The principle of these three types of accounts is simple:
A securities account is accessible to all traders, minors or adults, from which they can access multiple financial assets. A trader can hold several securities accounts for the purchase and sale of shares. He can thus diversify his investments. Securities accounts are not capped and include no restrictions. This portfolio of assets includes custody fees;
A trader for an equity savings plan. The PEA is only open to major traders it cap whose investment value at 150,000 euros. The PEA also presents some penalties relating to the stock market value;
The PEA-PME, a stock market account with the same characteristics as the PEA except for an investment ceiling reduced to 75,000 euros. The PEA-PME stands out in particular for the quality of the supports.
Choose a stock broker based on the value of commissions and fees.
Whether the trader invests in publicly traded assets through a brokerage firm, online bank, or brokerage, brokers will always charge a fee . Indeed, they can charge the investor for opening an account on the trading platform, management and maintenance fees, brokerage fees or commission fees for past transaction orders. The price of commissions and fees vary from one stockbroker to another.

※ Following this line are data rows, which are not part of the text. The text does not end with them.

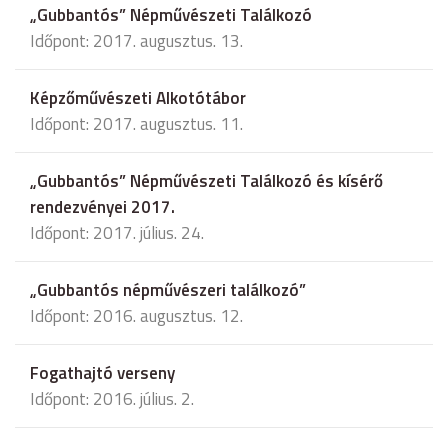
„Gubbantós” Népművészeti Találkozó
Időpont: 2017. augusztus. 13.
Képzőművészeti Alkotótábor
Időpont: 2017. augusztus. 11.
„Gubbantós” Népművészeti Találkozó és kísérő
rendezvényei 2017.
Időpont: 2017. július. 24.
„Gubbantós népművészeri találkozó”
Időpont: 2016. augusztus. 12.
Fogathajtó verseny
Időpont: 2016. július. 2.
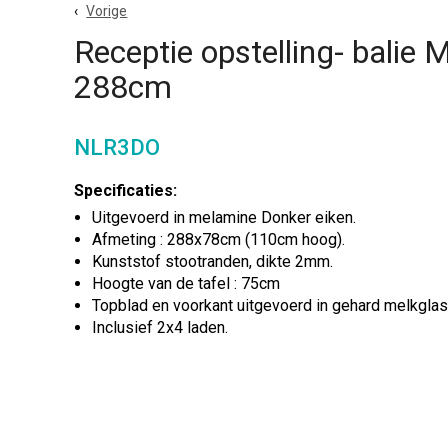
Vorige
Receptie opstelling- balie
288cm
NLR3DO
Specificaties:
Uitgevoerd in melamine Donker eiken.
Afmeting : 288x78cm (110cm hoog).
Kunststof stootranden, dikte 2mm.
Hoogte van de tafel : 75cm
Topblad en voorkant uitgevoerd in gehard melkglas
Inclusief 2x4 laden.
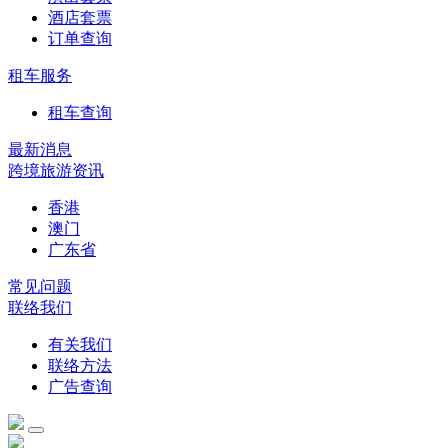
酒店套票
订单查询
租车服务
租车查询
最新消息
跨境旅游资讯
香港
澳门
广东省
常见问题
联络我们
有关我们
联络方法
广告查询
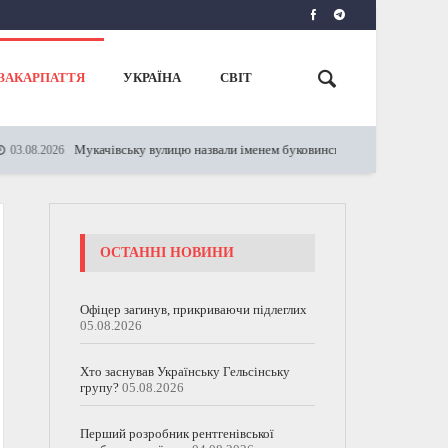
ЗАКАРПАТТЯ
УКРАЇНА
СВІТ
Мукачівську вулицю назвали іменем буковинської феміністки
026
12.05.2
ОСТАННІ НОВИНИ
Офіцер загинув, прикриваючи підлеглих
05.08.2026
Хто заснував Українську Гельсінську
групу?
05.08.2026
Перший розробник рентгенівської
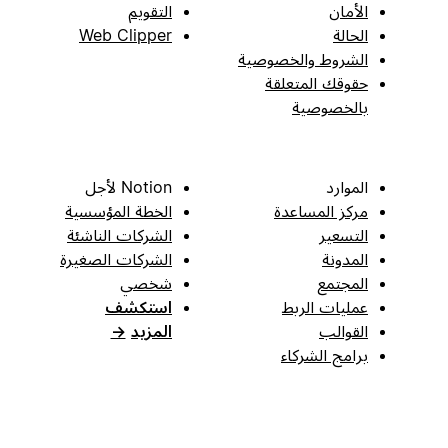
الأمان
التقويم
الحالة
Web Clipper
الشروط والخصوصية
حقوقك المتعلقة
بالخصوصية
الموارد
Notion لأجل
مركز المساعدة
الخطة المؤسسية
التسعير
الشركات الناشئة
المدونة
الشركات الصغيرة
المجتمع
شخصي
عمليات الربط
استكشف
القوالب
المزيد
→
برامج الشركاء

A broker’s commissions may be a fixed price , applied at a flat rate for all transaction orders or a price relating to the volume of transactions.
The trading platform offers free Euronext and ETF brokerage fees, however the financial products to which the trader has access are limited. This is the case for etoro, Degiro, xtb or even yomoni. The trader can opt for other brokers such as Fortuneo for brokerage fees ranging between 2.50 euros to 0.13% for orders from 0 to over 3000 euros, Burbank with commissions between 1.95 euros to 0 20% for investments from 0 to over 2,000 euros.
This means that you, as an investor, must pay close attention to the price of commissions received by the stock broker compatible with your investment strategy. You should know that a substantial commission affects your asset portfolio for each order you make.
Attention ! The lowest brokerage commissions can be signs showing the reliability of the trading platform. So don’t be blinded by stock brokers offering low transaction rates.
As mentioned above, some sites offer a comparative table of brokers with the most helpful offers and on which many traders invest and use for the management of their portfolios. It is an effective way to give you a concrete opinion on the trading platform to choose for investing.